Start of DATASET RECORDS

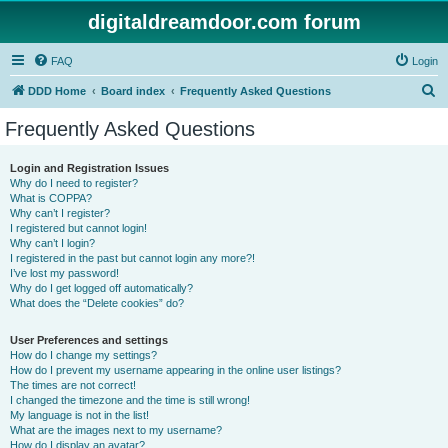
digitaldreamdoor.com forum
FAQ
Login
S
DDD Home
Board index
Frequently Asked Questions
e
Frequently Asked Questions
a
r
Login and Registration Issues
Why do I need to register?
c
What is COPPA?
h
Why can’t I register?
I registered but cannot login!
Why can’t I login?
I registered in the past but cannot login any more?!
I’ve lost my password!
Why do I get logged off automatically?
What does the “Delete cookies” do?
User Preferences and settings
How do I change my settings?
How do I prevent my username appearing in the online user listings?
The times are not correct!
I changed the timezone and the time is still wrong!
My language is not in the list!
What are the images next to my username?
How do I display an avatar?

End of DATASET RECORDS

INSTRUCTIONS FOR THE TASK
In the entries above, which lines hold the string "cannot"? Report all of them.

PROBLEM SOLUTION
I registered but cannot login!
I registered in the past but cannot login any more?!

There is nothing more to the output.